Scouting Kentucky's new-look roster

Willie Cauley-Stein, though not talked about as much as the freshmen, will be crucial for Kentucky. Dale Zanine/USA TODAY Sports

While working at Kentucky coach John Calipari's "Fantasy Basketball Experience" earlier this month, I had a chance to watch the Wildcats in two open gyms. A great deal will be expected from a recruiting class that most rated the best in recent history. This group of freshmen is physically stronger and has a different vibe than last season's class. Kentucky's backcourt will be much improved and Julius Randle is the dominating frontcourt player the Wildcats lacked.

The Harrison twins -- Andrew Harrison and Aaron Harrison -- were very different than I expected. Despite their reputation of being aloof, I found them to be engaged and connected to their teammates. They were very much part of the group. I think oftentimes they are prejudged by their body language as opposed to their actions.

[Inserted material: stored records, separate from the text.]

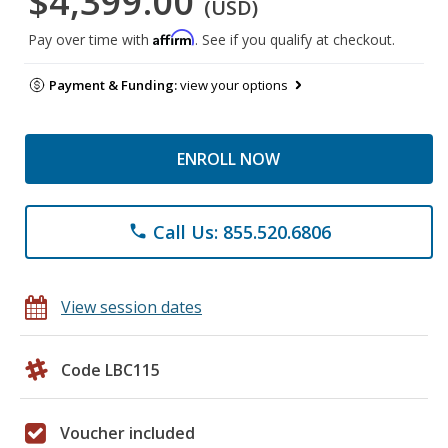
$4,399.00
(USD)
Affirm
Pay over time with
. See if you qualify at checkout.
Payment & Funding:
view your options
ENROLL NOW
Call Us: 855.520.6806
phone
View session dates
Code LBC115
Voucher included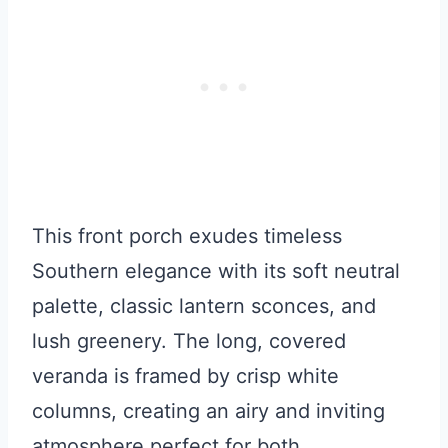
This front porch exudes timeless
Southern elegance with its soft neutral
palette, classic lantern sconces, and
lush greenery. The long, covered
veranda is framed by crisp white
columns, creating an airy and inviting
atmosphere perfect for both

Here is a personnel report from my two days in Lexington (note: Alex Poythress missed practice due to an injury, so I didn't include him here), looking at what each player brings to the table heading into the 2013-14 season, in addition to my take on what needs to happen for this team to live up to its potential.

Willie Cauley-Stein, Sophomore center

Cauley-Stein is bigger and stronger than I remember him last season. He should be a dominating defensive player in 2013-14. Cauley-Stein not only can protect the rim, but he has the athletic ability to rebound out of his area. My concern is on the offensive end. He can finish dump-offs and lobs in the dribble-drive system, but he must develop a go-to move. He has a nice touch, though he releases the ball low. I expect the Kentucky coaching staff to work with him on a jump hook from the left block.

Andrew Harrison, Freshman guard

He played hard, was unselfish and carried himself with confidence and poise. He got in the lane at will in both half-court and transition and played through contact at the rim. I would like to see him not change his shot when he gets in the lane, but he shot the ball confidently and with range. Harrison has the size, strength and quickness to be an excellent on-ball defender.

Aaron Harrison, Freshman guard

Harrison is a "ball guard" who will play some point guard. As a ball guard he can make plays for others as well as himself. He has great size and strength and shoots the ball effortlessly and with range. That said, he cannot fall in love with his jumper and settle for taking deep shots. Instead, he needs to attack and have balance to his offensive game. Defensively, he has the strength to get through screens, but like all freshman he must learn not to take plays off.

Julius Randle, Freshman forward

Randle is the most impressive physical specimen I have seen since LeBron James. At 6-foot-9, 250 pounds, he has both the size and quickness very few possess. He looks to have the intangibles Kentucky was missing last season. I expect him to be the heartbeat of the Wildcats. He has an easy smile that makes his teammates react to him.

Randle is a relentless offensive rebounder, and after grabbing defensive rebounds, he has the ability to burst out and initiate the break. He is explosive going to the basket and had numerous thunderous dunks off drives from the high-post area. He is an adequate jump shooter, but he must not settle, because he's unstoppable when attacking the hoop. He is hard to defend both on the block and on the baseline.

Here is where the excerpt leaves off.